Pearl and younger sister May enjoy a carefree life of relative wealth and privilege in Shanghai in the 1930s. As what is known as “beautiful girls,” the sisters model for painters who create advertising calendars, wear the most beautiful and fashionable clothing, and scoff at their parents’ outdated ways. But their happy life is cruelly interrupted by their father’s confession that his gambling debts have crippled the family finances and he has sold the girls into arranged marriages in order to pay off his debts. Reluctantly, the girls marry Sam and Vern, the sons of a Chinese-American businessman who controls most of their father’s debt…but they refuse to accompany their new husbands to California.
However, when Shanghai is bombed by the Japanese the girls and their mother are forced to flee for California after all.

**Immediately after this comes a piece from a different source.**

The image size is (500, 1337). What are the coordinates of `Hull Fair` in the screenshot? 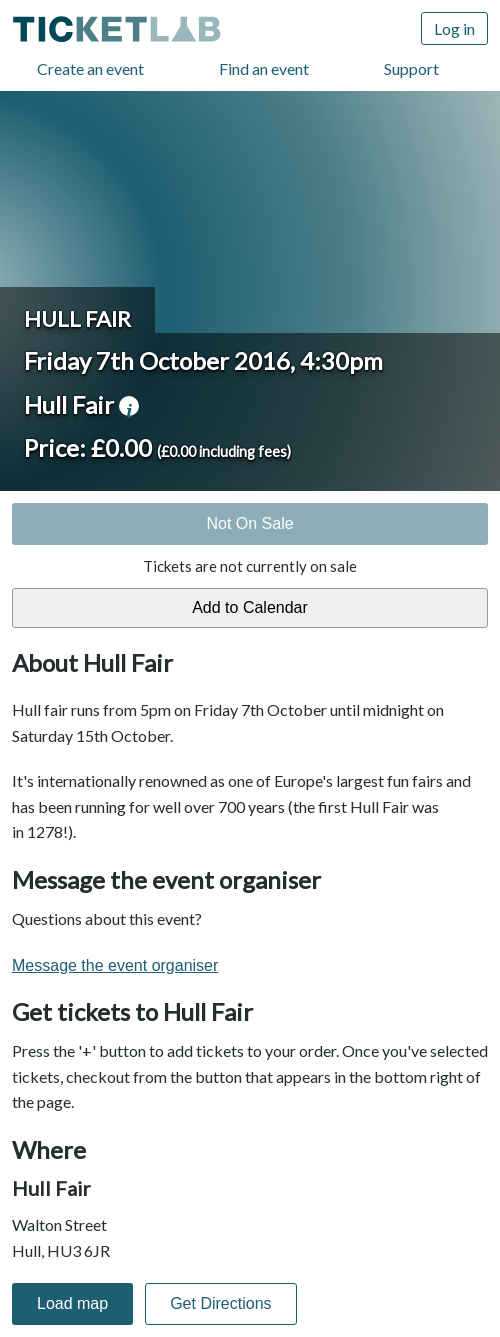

An encounter with Japanese soldiers along the way leaves their mother dead and older sister Pearl scarred mentally and physically. Upon arrival at the Angel Island immigration base in San Francisco, the girls are interned for months—just long enough for May to give birth to a child who is not her husband’s, and for Pearl to adopt it as her own. However, even once released into the custody of their new family, Pearl and May learn that their new homeland does not really want them, and that here they are no longer beautiful girls, but second class citizens forced to live and work only in designated areas.
Filled with fascinating historical detail and well-drawn, complex characters, “Shanghai Girls” will not disappoint. My only quibble was the ending, which felt rushed and unfinished, as though the author had written herself into a corner and didn't quite know how to write her way back out. But excepting that only, this is a very well-written and fully-fleshed historical.